As my fellow soccer writer Alan Dymock pointed out, Lionel Messi can now, without fatuous overreach, be compared in many ways to Michael Jordan. Both helped transform their respective sports. Both built huge followings of fervently devoted fans. Both shattered record after record.

Barcelona’s coach, Pep Guardiola, claimed as much, saying, “You have few players who dominate like this, but he does it. You can compare him perfectly to Jordan.”

Well you know what? I used to root against the Jordan branding machine (John Starks’ dunk over Jordan and Pippen still looms large in my memory of my childhood) and I’m wary of the Messi/Barcelona branding machine for the same reasons. These cults of personality skew sports towards sensationalized, money-driven demigods. Jordan is not Jordan without Nike (or Gatorade, or Hanes, et alia), and vice versa.

Perhaps ironically, Messi would most likely agree with me (he himself has said over and over that Xavi and Iniesta are the real magicians of FC Barcelona). His humility is easily his greatest off-the-field quality, and he seems to understand the team of which he is a part. I can envision him downplaying his own propaganda, as Marx, who coined the term “cult of personality,” by the way, once (allegedly) said to an overzealous “fan” on the street, “if you are a Marxist then I am not.”

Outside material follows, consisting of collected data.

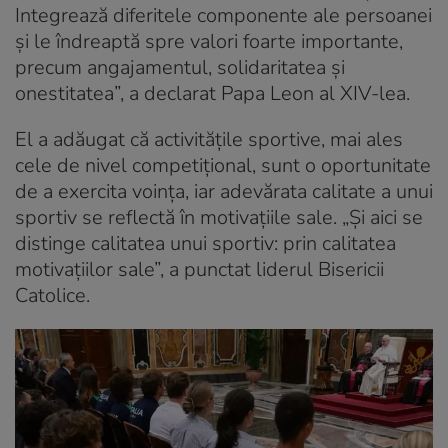
Integrează diferitele componente ale persoanei
și le îndreaptă spre valori foarte importante,
precum angajamentul, solidaritatea și
onestitatea”, a declarat Papa Leon al XIV-lea.
El a adăugat că activitățile sportive, mai ales
cele de nivel competițional, sunt o oportunitate
de a exercita voința, iar adevărata calitate a unui
sportiv se reflectă în motivațiile sale. „Și aici se
distinge calitatea unui sportiv: prin calitatea
motivațiilor sale”, a punctat liderul Bisericii
Catolice.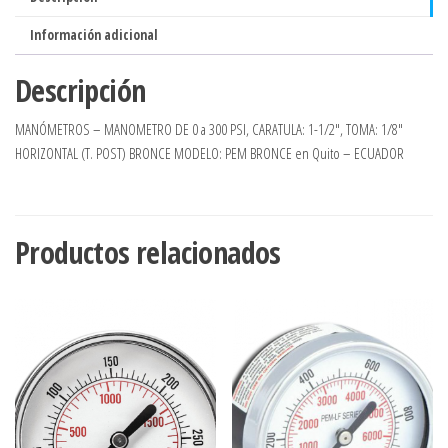
cantidad
Información adicional
Descripción
MANÓMETROS – MANOMETRO DE 0 a 300 PSI, CARATULA: 1-1/2″, TOMA: 1/8″
HORIZONTAL (T. POST) BRONCE MODELO: PEM BRONCE en Quito – ECUADOR
Productos relacionados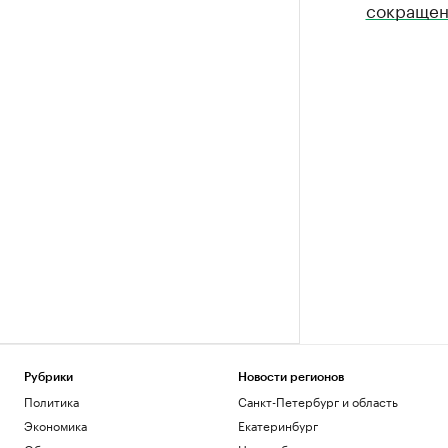
сокраще
Рубрики
Новости регионов
Политика
Санкт-Петербург и область
Экономика
Екатеринбург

Look, I’m not saying Messi isn’t a great player. He very empthatically is a great player—one of the great players of our generation. I’m just saying we should all calm down and keep things in perspective. For one, pitches are much nicer than they used to be, which gives an advantage to any offensive unit, especially one that thrives on intricate passing and ever-tightening triangular attacks. Yes, this argument may be redolent of tired, cane-waving shouting at “whipper-snappers” and the like, but it must be pointed out that trying to pass in mud is quite different than trying to pass on a perfectly leveled quasi-artificial plane.

Second, Barcelona is the closest thing to a player-owned team in La Liga (or anywhere). To lose sight of what makes Barça so great—its very real struggle against Spanish fascism, pre- and post-Franco, its commitment to cultural and linguistic heritage, and its team system—while making one player a sacred golden calf is almost disgraceful if not downright silly.

So can we all just calm down and go back to enjoying a team sport again, please?